The input is simply the length of the array followed by the array itself. The output is either a confirmation that it is possible along with the segment boundaries, or a statement that no single reversal can sort the array.

The key structural constraint is that the array size can be up to 100,000, so any solution that tries all possible segments is immediately infeasible. A naive O(n³) or even O(n²) approach would time out, and even O(n²) simulation of reversals is too slow if done repeatedly. This forces us toward an O(n) or O(n log n) reasoning based on structural properties of nearly sorted arrays.

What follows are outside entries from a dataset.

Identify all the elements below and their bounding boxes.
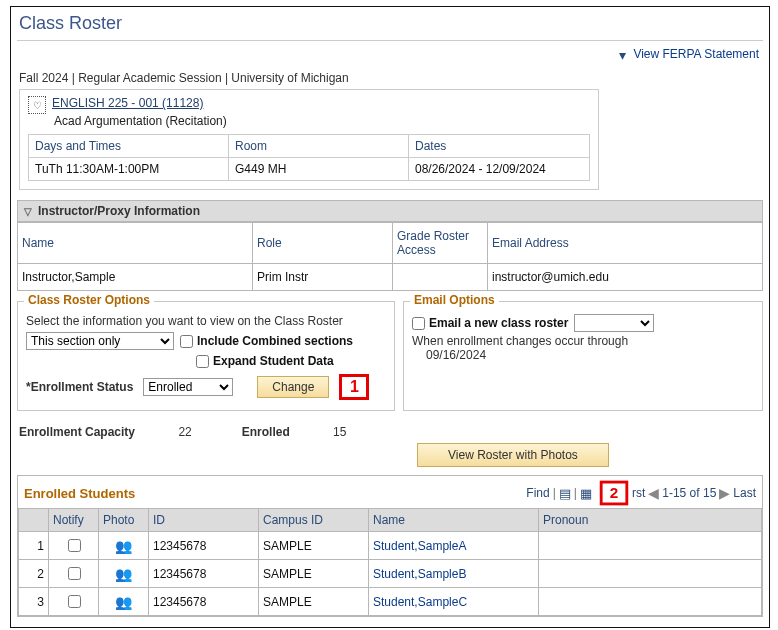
options-desc: Select the information you want to view … [26,314,386,328]
capacity-value: 22 [178,425,191,439]
instr-email: instructor@umich.edu [488,264,763,291]
prev-arrow-icon[interactable]: ◀ [648,485,659,501]
notify-checkbox[interactable] [68,567,81,580]
grid-icon[interactable]: ▤ [559,486,571,501]
table-row: 2👥12345678SAMPLEStudent,SampleB [19,560,762,588]
enrolled-label: Enrolled [242,425,290,439]
instr-email-header: Email Address [488,223,763,264]
separator: | [553,486,556,500]
session-line: Fall 2024 | Regular Academic Session | U… [19,71,761,85]
range-text: 1-15 of 15 [662,486,716,500]
pronoun [539,532,762,560]
first-fragment[interactable]: rst [632,486,645,500]
students-table: Notify Photo ID Campus ID Name Pronoun 1… [18,508,762,616]
row-index: 1 [19,532,49,560]
pronoun [539,588,762,616]
enrolled-students-box: Enrolled Students Find | ▤ | ▦ 2 rst ◀ 1… [17,475,763,617]
expand-student-data-checkbox[interactable]: Expand Student Data [196,354,334,368]
table-row: 3👥12345678SAMPLEStudent,SampleC [19,588,762,616]
class-roster-options: Class Roster Options Select the informat… [17,301,395,411]
col-campus-header: Campus ID [259,509,369,532]
student-name-link[interactable]: Student,SampleC [373,595,467,609]
instructor-table: Name Role Grade Roster Access Email Addr… [17,222,763,291]
email-new-roster-input[interactable] [412,317,425,330]
section-select[interactable]: This section only [26,332,174,350]
callout-1: 1 [339,374,369,400]
table-row: 1👥12345678SAMPLEStudent,SampleA [19,532,762,560]
col-notify-header: Notify [49,509,99,532]
col-room-header: Room [229,135,409,158]
col-dates-header: Dates [409,135,590,158]
change-button[interactable]: Change [257,376,329,398]
capacity-label: Enrollment Capacity [19,425,135,439]
room-value: G449 MH [229,158,409,181]
instr-role: Prim Instr [253,264,393,291]
callout-2: 2 [600,481,629,506]
col-days-header: Days and Times [29,135,229,158]
days-value: TuTh 11:30AM-1:00PM [29,158,229,181]
notify-checkbox[interactable] [68,539,81,552]
favorite-icon[interactable]: ♡ [28,96,46,114]
dates-value: 08/26/2024 - 12/09/2024 [409,158,590,181]
col-photo-header: Photo [99,509,149,532]
photo-icon[interactable]: 👥 [115,594,132,610]
page-title: Class Roster [17,11,763,41]
include-combined-checkbox[interactable]: Include Combined sections [180,334,353,348]
row-index: 3 [19,588,49,616]
photo-icon[interactable]: 👥 [115,538,132,554]
col-id-header: ID [149,509,259,532]
campus-id: SAMPLE [259,588,369,616]
expand-student-data-input[interactable] [196,355,209,368]
photo-icon[interactable]: 👥 [115,566,132,582]
course-subtitle: Acad Argumentation (Recitation) [54,114,590,128]
enrolled-students-title: Enrolled Students [24,486,135,501]
view-ferpa-link[interactable]: View FERPA Statement [633,47,759,61]
row-index: 2 [19,560,49,588]
instr-name-header: Name [18,223,253,264]
student-name-link[interactable]: Student,SampleB [373,567,466,581]
email-legend: Email Options [410,293,499,307]
col-name-header: Name [369,509,539,532]
separator-2: | [574,486,577,500]
instr-access [393,264,488,291]
student-name-link[interactable]: Student,SampleA [373,539,466,553]
email-new-roster-label: Email a new class roster [429,316,568,330]
expand-student-data-label: Expand Student Data [213,354,334,368]
student-id: 12345678 [149,588,259,616]
email-new-roster-checkbox[interactable]: Email a new class roster [412,316,568,330]
schedule-table: Days and Times Room Dates TuTh 11:30AM-1… [28,134,590,181]
email-note-1: When enrollment changes occur through [412,334,754,348]
course-link[interactable]: ENGLISH 225 - 001 (11128) [52,96,203,110]
instructor-section-header: ▽ Instructor/Proxy Information [17,200,763,222]
pronoun [539,560,762,588]
enrollment-status-select[interactable]: Enrolled [143,378,233,396]
notify-checkbox[interactable] [68,595,81,608]
email-options-select[interactable] [574,314,654,332]
last-link[interactable]: Last [733,486,756,500]
course-box: ♡ ENGLISH 225 - 001 (11128) Acad Argumen… [19,89,599,190]
student-id: 12345678 [149,560,259,588]
email-options: Email Options Email a new class roster W… [403,301,763,411]
campus-id: SAMPLE [259,560,369,588]
include-combined-label: Include Combined sections [197,334,353,348]
view-roster-photos-button[interactable]: View Roster with Photos [417,443,609,467]
email-note-2: 09/16/2024 [426,348,754,362]
export-icon[interactable]: ▦ [580,486,592,501]
instructor-section-title: Instructor/Proxy Information [38,204,200,218]
campus-id: SAMPLE [259,532,369,560]
enrolled-value: 15 [333,425,346,439]
instr-role-header: Role [253,223,393,264]
ferpa-tag-icon: ▾ [619,47,626,63]
instr-gra-header: Grade Roster Access [393,223,488,264]
instr-name: Instructor,Sample [18,264,253,291]
col-pronoun-header: Pronoun [539,509,762,532]
next-arrow-icon[interactable]: ▶ [719,485,730,501]
include-combined-input[interactable] [180,335,193,348]
options-legend: Class Roster Options [24,293,154,307]
student-id: 12345678 [149,532,259,560]
col-index-header [19,509,49,532]
enrollment-status-label: *Enrollment Status [26,380,133,394]
collapse-icon[interactable]: ▽ [24,206,34,216]
find-link[interactable]: Find [526,486,549,500]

A subtle edge case arises when the array is already sorted. In this case, reversing a length-1 segment is valid and must be accepted. Another important corner case is when the unsorted portion is very small, for example a single inversion like [2, 1, 3, 4], where only one swap-equivalent segment exists. Finally, there are cases where the array looks “almost sorted” locally but cannot be fixed by a single reversal, such as [3, 1, 2, 4], where any reversal disrupts other parts of the order.

Approaches

A brute-force strategy is to try every possible pair of indices l, r, reverse that segment, and check whether the array becomes sorted. Each check takes O(n), and there are O(n²) segments, giving O(n³) overall. Even optimizing the check with precomputation does not remove the quadratic number of candidates, so this is too slow for n = 100,000.

The key insight is to shift from “trying all reversals” to “characterizing what a valid reversal must look like”. If reversing a segment sorts the array, then outside that segment the array must already be sorted in correct order. Inside the segment, the order must be exactly reversed relative to a sorted array, meaning the segment must appear strictly decreasing in the original array.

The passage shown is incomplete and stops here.